Dataset records.
◇ ◇ ◇ ◇
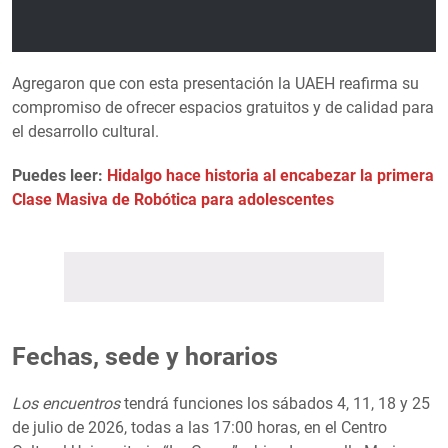
Agregaron que con esta presentación la UAEH reafirma su
compromiso de ofrecer espacios gratuitos y de calidad para
el desarrollo cultural.
Puedes leer:
Hidalgo hace historia al encabezar la primera
Clase Masiva de Robótica para adolescentes
Fechas, sede y horarios
Los encuentros
tendrá funciones los sábados 4, 11, 18 y 25
de julio de 2026, todas a las 17:00 horas, en el Centro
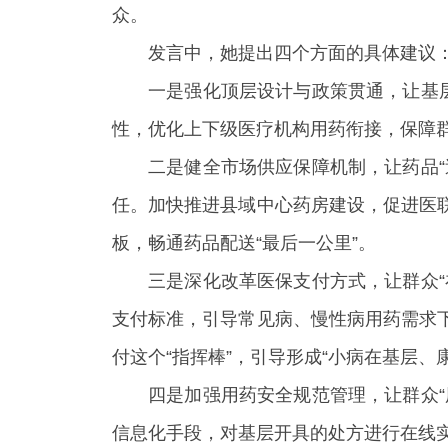
众。
发言中，她提出四个方面的具体建议
一是强化顶层设计与政策贯通，让基
性，优化上下级医疗机构用药衔接，保障
二是健全市场供应保障机制，让药品
任。加快推进县域中心药房建设，促进医
板，畅通药品配送“最后一公里”。
三是深化改革医保支付方式，让群众
支付标准，引导常见病、慢性病用药需求
付这个“指挥棒”，引导形成“小病在基层、
四是加强用药安全规范管理，让群众
信息化手段，对基层开具的处方进行在线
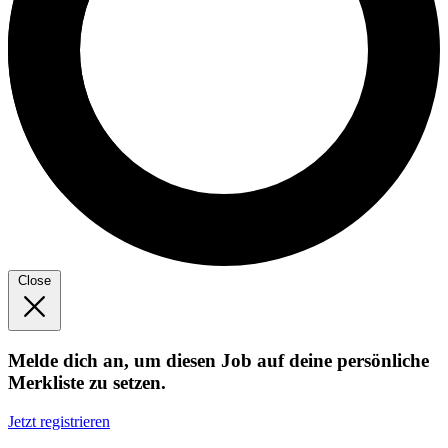
Close
Melde dich an, um diesen Job auf deine persönliche
Merkliste zu setzen.
Jetzt registrieren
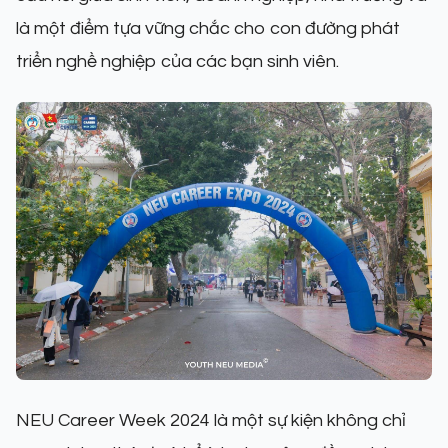
là một điểm tựa vững chắc cho con đường phát
triển nghề nghiệp của các bạn sinh viên.
NEU Career Week 2024 là một sự kiện không chỉ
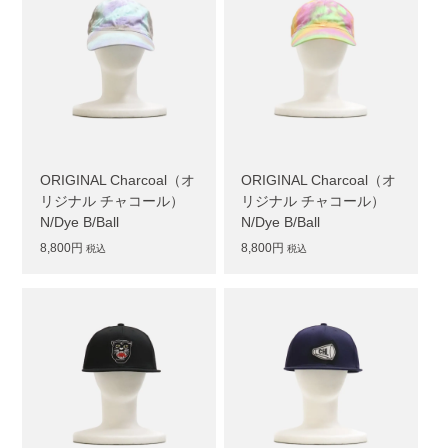
ORIGINAL Charcoal（オ
ORIGINAL Charcoal（オ
リジナル チャコール）
リジナル チャコール）
N/Dye B/Ball
N/Dye B/Ball
8,800円
8,800円
税込
税込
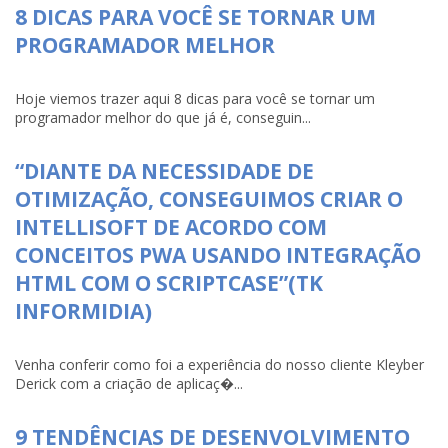
8 DICAS PARA VOCÊ SE TORNAR UM
PROGRAMADOR MELHOR
Hoje viemos trazer aqui 8 dicas para você se tornar um
programador melhor do que já é, conseguin...
“DIANTE DA NECESSIDADE DE
OTIMIZAÇÃO, CONSEGUIMOS CRIAR O
INTELLISOFT DE ACORDO COM
CONCEITOS PWA USANDO INTEGRAÇÃO
HTML COM O SCRIPTCASE”(TK
INFORMIDIA)
Venha conferir como foi a experiência do nosso cliente Kleyber
Derick com a criação de aplicaç�...
9 TENDÊNCIAS DE DESENVOLVIMENTO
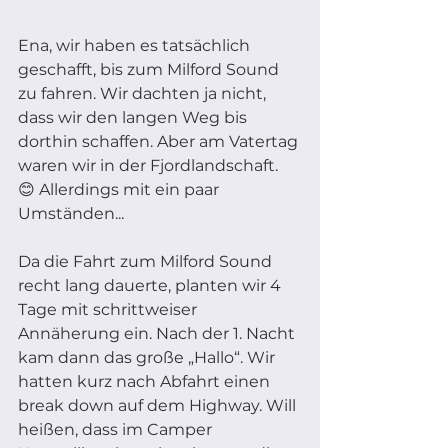
Ena, wir haben es tatsächlich 
geschafft, bis zum Milford Sound 
zu fahren. Wir dachten ja nicht, 
dass wir den langen Weg bis 
dorthin schaffen. Aber am Vatertag 
waren wir in der Fjordlandschaft. 
😊 Allerdings mit ein paar 
Umständen... 
Da die Fahrt zum Milford Sound 
recht lang dauerte, planten wir 4 
Tage mit schrittweiser 
Annäherung ein. Nach der 1. Nacht 
kam dann das große „Hallo“. Wir 
hatten kurz nach Abfahrt einen 
break down auf dem Highway. Will 
heißen, dass im Camper 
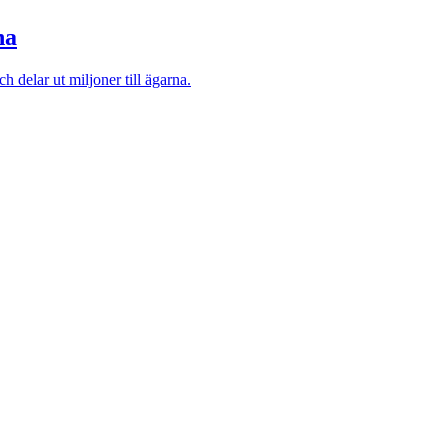
na
elar ut miljoner till ägarna.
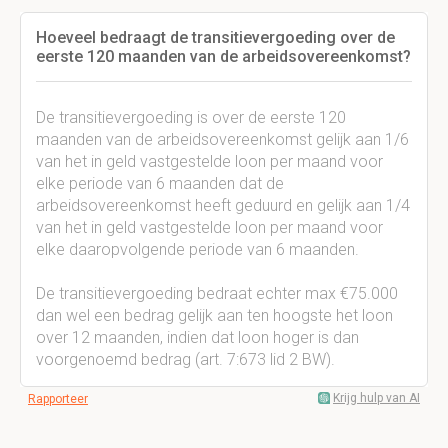
Hoeveel bedraagt de transitievergoeding over de
eerste 120 maanden van de arbeidsovereenkomst?
De transitievergoeding is over de eerste 120
maanden van de arbeidsovereenkomst gelijk aan 1/6
van het in geld vastgestelde loon per maand voor
elke periode van 6 maanden dat de
arbeidsovereenkomst heeft geduurd en gelijk aan 1/4
van het in geld vastgestelde loon per maand voor
elke daaropvolgende periode van 6 maanden.
De transitievergoeding bedraat echter max €75.000
dan wel een bedrag gelijk aan ten hoogste het loon
over 12 maanden, indien dat loon hoger is dan
voorgenoemd bedrag (art. 7:673 lid 2 BW).
Krijg hulp van AI
Rapporteer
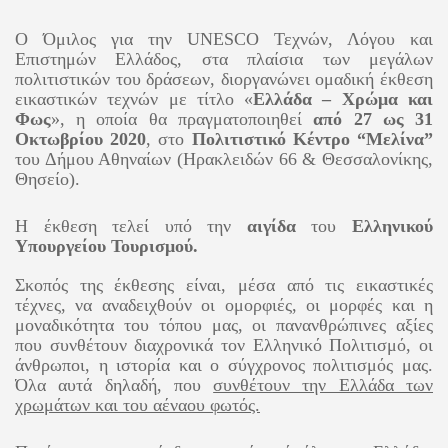
Ο Όμιλος για την
UNESCO
Τεχνών, Λόγου και
Επιστημών Ελλάδος,
στα πλαίσια των μεγάλων
πολιτιστικών του δράσεων
, διοργανώνει ομαδική έκθεση
εικαστικών τεχνών με τίτλο «
Ελλάδα – Χρώμα και
Φως
», η οποία θα πραγματοποιηθεί
από 27 ως 31
Οκτωβρίου
2020
, στο
Πολιτιστικό Κέντρο “Μελίνα”
του Δήμου Αθηναίων (Ηρακλειδών 66 & Θεσσαλονίκης,
Θησείο).
Η έκθεση τελεί υπό την
αιγίδα
του
Ελληνικού
Υπουργείου Τουρισμού.
Σκοπός της έκθεσης είναι, μέσα από τις εικαστικές
τέχνες,
να αναδειχθούν οι ομορφιές, οι μορφές και η
μοναδικότητα του τόπου μας, οι πανανθρώπινες αξίες
που συνθέτουν διαχρονικά τον Ελληνικό Πολιτισμό, οι
άνθρωποι, η ιστορία και ο σύγχρονος πολιτισμός μας.
Όλα αυτά δηλαδή, που
συνθέτουν την Ελλάδα των
χρωμάτων και του αέναου φωτός.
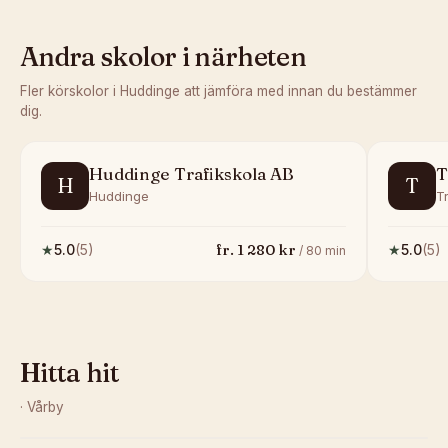
Andra skolor i närheten
Fler körskolor i
Huddinge
att jämföra med innan du bestämmer
dig.
Huddinge Trafikskola AB
T
H
T
Huddinge
T
fr.
1 280
kr
★
5.0
(
5
)
★
5.0
(
5
)
/
80
min
Hitta hit
·
Vårby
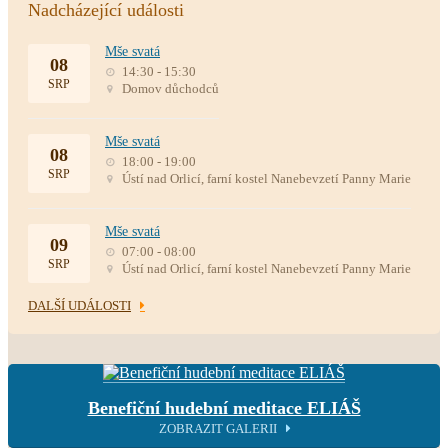
Nadcházející události
Mše svatá
08
14:30 - 15:30
SRP
Domov důchodců
Mše svatá
08
18:00 - 19:00
SRP
Ústí nad Orlicí, farní kostel Nanebevzetí Panny Marie
Mše svatá
09
07:00 - 08:00
SRP
Ústí nad Orlicí, farní kostel Nanebevzetí Panny Marie
DALŠÍ UDÁLOSTI
Benefiční hudební meditace ELIÁŠ
ZOBRAZIT GALERII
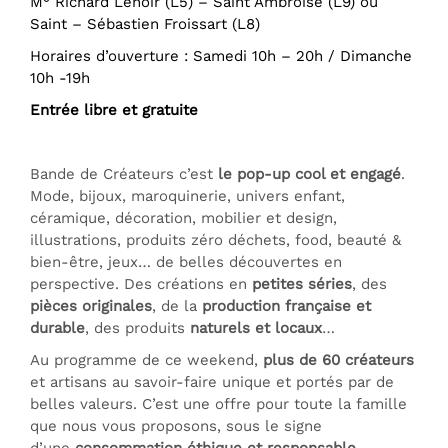
M° Richard Lenoir (L5) – Saint Ambroise (L9) ou
Saint – Sébastien Froissart (L8)
Horaires d’ouverture : Samedi 10h – 20h / Dimanche
10h -19h
Entrée libre et gratuite
Bande de Créateurs c’est
le pop-up cool et engagé
.
Mode, bijoux, maroquinerie, univers enfant,
céramique, décoration, mobilier et design,
illustrations, produits zéro déchets, food, beauté &
bien-être, jeux… de belles découvertes en
perspective. Des créations en
petites séries
, des
pièces originales
, de la
production française et
durable
, des produits
naturels et locaux
…
Au programme de ce weekend,
plus de 60 créateurs
et artisans
au savoir-faire unique et portés par de
belles valeurs.
C’est une offre pour toute la famille
que nous vous proposons, sous le signe
d’une
consommation éthique et responsable.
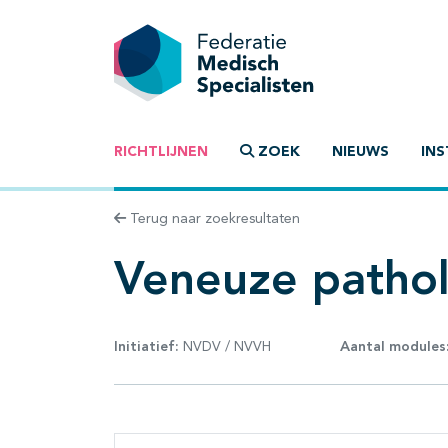
RICHTLIJNEN
ZOEK
NIEUWS
INS
Terug naar zoekresultaten
Veneuze pathol
Initiatief:
NVDV / NVVH
Aantal modules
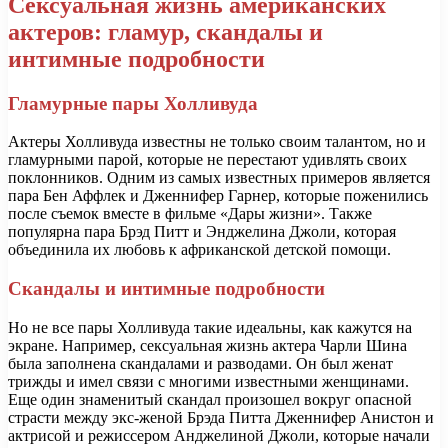
Сексуальная жизнь американских
актеров: гламур, скандалы и
интимные подробности
Гламурные пары Холливуда
Актеры Холливуда известны не только своим талантом, но и
гламурными парой, которые не перестают удивлять своих
поклонников. Одним из самых известных примеров является
пара Бен Аффлек и Дженнифер Гарнер, которые поженились
после съемок вместе в фильме «Дары жизни». Также
популярна пара Брэд Питт и Энджелина Джоли, которая
объединила их любовь к африканской детской помощи.
Скандалы и интимные подробности
Но не все пары Холливуда такие идеальны, как кажутся на
экране. Например, сексуальная жизнь актера Чарли Шина
была заполнена скандалами и разводами. Он был женат
трижды и имел связи с многими известными женщинами.
Еще один знаменитый скандал произошел вокруг опасной
страсти между экс-женой Брэда Питта Дженнифер Анистон и
актрисой и режиссером Анджелиной Джоли, которые начали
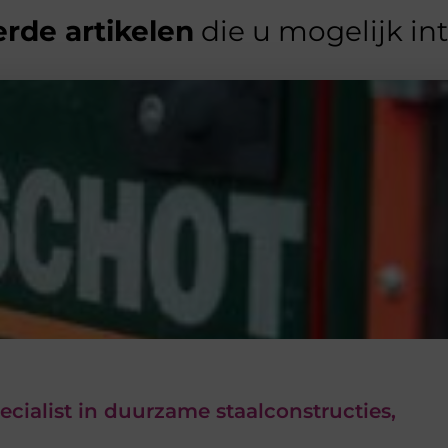
rde artikelen
die u mogelijk in
ecialist in duurzame staalconstructies,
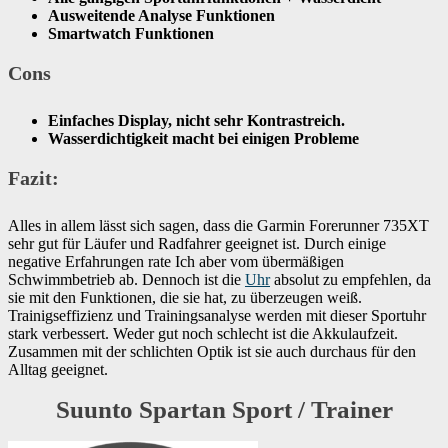
Ausweitende Analyse Funktionen
Smartwatch Funktionen
Cons
Einfaches Display, nicht sehr Kontrastreich.
Wasserdichtigkeit macht bei einigen Probleme
Fazit:
Alles in allem lässt sich sagen, dass die Garmin Forerunner 735XT
sehr gut für Läufer und Radfahrer geeignet ist. Durch einige
negative Erfahrungen rate Ich aber vom übermäßigen
Schwimmbetrieb ab. Dennoch ist die
Uhr
absolut zu empfehlen, da
sie mit den Funktionen, die sie hat, zu überzeugen weiß.
Trainigseffizienz und Trainingsanalyse werden mit dieser Sportuhr
stark verbessert. Weder gut noch schlecht ist die Akkulaufzeit.
Zusammen mit der schlichten Optik ist sie auch durchaus für den
Alltag geeignet.
Suunto Spartan Sport / Trainer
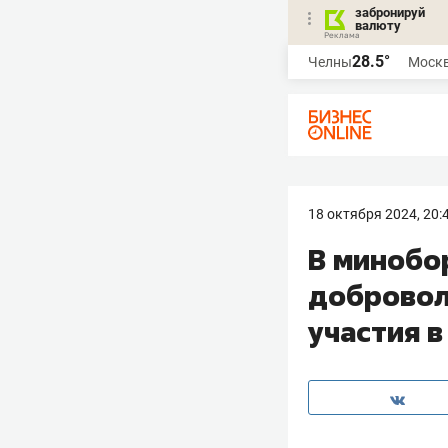
забронируй
валюту
28.5°
Челны
Моск
18 октября 2024, 20:
В минобо
доброволь
участия в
◇ ◇ ◇ ◇
What needs to be done.
Give again exactly the lines running from the beginning of the material above through the line that contains "maanden van de arbeidsovereenkomst gelijk", and leave out every picture.

Task solution.
Agregaron que con esta presentación la UAEH reafirma su
compromiso de ofrecer espacios gratuitos y de calidad para
el desarrollo cultural.
Puedes leer:
Hidalgo hace historia al encabezar la primera
Clase Masiva de Robótica para adolescentes
Fechas, sede y horarios
Los encuentros
tendrá funciones los sábados 4, 11, 18 y 25
de julio de 2026, todas a las 17:00 horas, en el Centro
众。
发言中，她提出四个方面的具体建议
一是强化顶层设计与政策贯通，让基
性，优化上下级医疗机构用药衔接，保障
二是健全市场供应保障机制，让药品
任。加快推进县域中心药房建设，促进医
板，畅通药品配送“最后一公里”。
三是深化改革医保支付方式，让群众
支付标准，引导常见病、慢性病用药需求
付这个“指挥棒”，引导形成“小病在基层、
四是加强用药安全规范管理，让群众
信息化手段，对基层开具的处方进行在线
Close
Melde dich an, um diesen Job auf deine persönliche
Merkliste zu setzen.
Jetzt registrieren
là một điểm tựa vững chắc cho con đường phát
triển nghề nghiệp của các bạn sinh viên.
NEU Career Week 2024 là một sự kiện không chỉ
ORIGINAL Charcoal（オ
ORIGINAL Charcoal（オ
リジナル チャコール）
リジナル チャコール）
N/Dye B/Ball
N/Dye B/Ball
8,800円
8,800円
税込
税込
8 DICAS PARA VOCÊ SE TORNAR UM
PROGRAMADOR MELHOR
Hoje viemos trazer aqui 8 dicas para você se tornar um
programador melhor do que já é, conseguin...
“DIANTE DA NECESSIDADE DE
OTIMIZAÇÃO, CONSEGUIMOS CRIAR O
INTELLISOFT DE ACORDO COM
CONCEITOS PWA USANDO INTEGRAÇÃO
HTML COM O SCRIPTCASE”(TK
INFORMIDIA)
Venha conferir como foi a experiência do nosso cliente Kleyber
Derick com a criação de aplicaç�...
9 TENDÊNCIAS DE DESENVOLVIMENTO
Ena, wir haben es tatsächlich 
geschafft, bis zum Milford Sound 
zu fahren. Wir dachten ja nicht, 
dass wir den langen Weg bis 
dorthin schaffen. Aber am Vatertag 
waren wir in der Fjordlandschaft. 
😊 Allerdings mit ein paar 
Umständen... 
Da die Fahrt zum Milford Sound 
recht lang dauerte, planten wir 4 
Tage mit schrittweiser 
Annäherung ein. Nach der 1. Nacht 
kam dann das große „Hallo“. Wir 
hatten kurz nach Abfahrt einen 
break down auf dem Highway. Will 
heißen, dass im Camper 
na
elar ut miljoner till ägarna.
Hoeveel bedraagt de transitievergoeding over de
eerste 120 maanden van de arbeidsovereenkomst?
De transitievergoeding is over de eerste 120
maanden van de arbeidsovereenkomst gelijk aan 1/6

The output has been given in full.